“Estamos sofrendo, mas continuaremos gritando”: a tragédia do Rio, do pódio à lama
À beira do abismo, o Rio é o símbolo da decadência econômica, política e moral que assola
Filipe Moreira vivia seu momento de glória aos 36 anos. Primeiro
bailarino do Theatro Municipal do Rio
de Janeiro, era o protagonista de todo o repertório da companhia e a
crítica o considerava "um dos maiores talentos do balé clássico dos
últimos tempos". Elogiavam sua virilidade e sua excelência interpretativa,
também sua técnica, com as quais triunfou nos palcos de toda a América
do Sul e da Flórida.
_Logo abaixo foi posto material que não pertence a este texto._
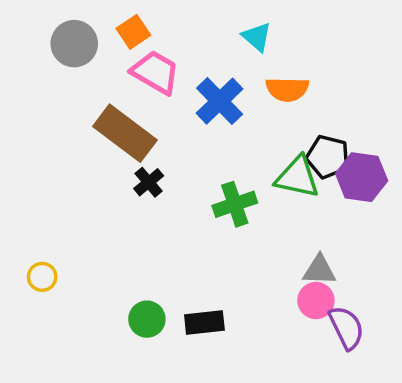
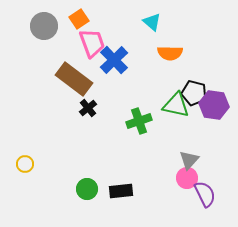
pink trapezoid: (155, 72) -> (92, 43), turned 40
blue cross: (220, 101) -> (114, 60), moved
gray triangle: (319, 270) -> (189, 160), turned -50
No último mês de dezembro, despediu-se do
público interpretando Quebra-noçes, de Chaikovski. Dois meses depois, estava no volante de um uber.
O bailarino é agora um dos rostos de uma obra sem aplausos, a tragédia do Rio, a imagem mais crua e
representativa da decadência econômica, política e moral brasileira. "Deixei
todo meu ego de lado, estacionei minha carreira de bailarino e entrei no carro.
Catorze horas por dia. Era isso ou ver a minha família passando necessidade.
Acumulamos uma dívida de 18.000 reais", lamenta Moreira. Seu salário era
pago pelo Estado do Rio de Janeiro, gestor do Theatro, que ainda lhe deve o
pagamento do Natal e o salário de dois meses.
O Rio de Janeiro passou do êxtase olímpico à depressão com tanta rapidez que ainda
parece em estado de choque. O estado viveu durante anos o investimento da
extração de petróleo em suas costas e das expectativas de uma Copa do Mundo de futebol e de uma edição
dos Jogos Olímpicos. Até que o seu orçamento
despencou com a queda brusca do preço do barril de óleo bruto, uma gestão
corrupta e os efeitos da recessão nacional, a mais profunda da história do
país. Se havia alguma expectativa de o Rio finalmente recuperar o brilho
perdido desde que, em 1960, deixou de ser capital do Brasil e a Meca tropical
do glamour e dos cassinos, esta foi pelo ralo. O Rio de Janeiro é hoje um dos
três estados com situação financeira mais crítica do país. De cada 100 postos
de trabalho destruídos no Brasil no primeiro trimestre deste ano, 81 foram
perdidos no Rio de Janeiro.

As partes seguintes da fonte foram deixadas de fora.